» PROBLEM TO SOLVE: Look below for the line with "Pour la réparation", then give it again exactly, along with every line that comes after it, the final line included.

» RECORDED INFORMATION:
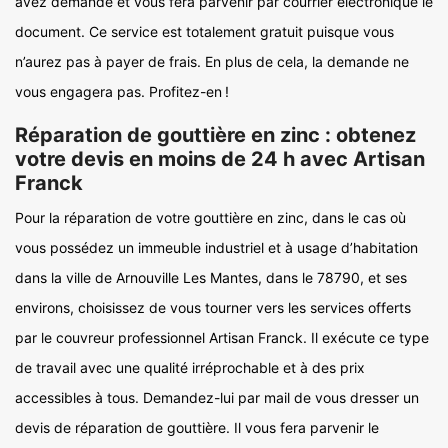
avez demandé et vous fera parvenir par courrier électronique le
document. Ce service est totalement gratuit puisque vous
n’aurez pas à payer de frais. En plus de cela, la demande ne
vous engagera pas. Profitez-en !
Réparation de gouttière en zinc : obtenez
votre devis en moins de 24 h avec Artisan
Franck
Pour la réparation de votre gouttière en zinc, dans le cas où
vous possédez un immeuble industriel et à usage d’habitation
dans la ville de Arnouville Les Mantes, dans le 78790, et ses
environs, choisissez de vous tourner vers les services offerts
par le couvreur professionnel Artisan Franck. Il exécute ce type
de travail avec une qualité irréprochable et à des prix
accessibles à tous. Demandez-lui par mail de vous dresser un
devis de réparation de gouttière. Il vous fera parvenir le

» YOUR SOLUTION:
Pour la réparation de votre gouttière en zinc, dans le cas où
vous possédez un immeuble industriel et à usage d’habitation
dans la ville de Arnouville Les Mantes, dans le 78790, et ses
environs, choisissez de vous tourner vers les services offerts
par le couvreur professionnel Artisan Franck. Il exécute ce type
de travail avec une qualité irréprochable et à des prix
accessibles à tous. Demandez-lui par mail de vous dresser un
devis de réparation de gouttière. Il vous fera parvenir le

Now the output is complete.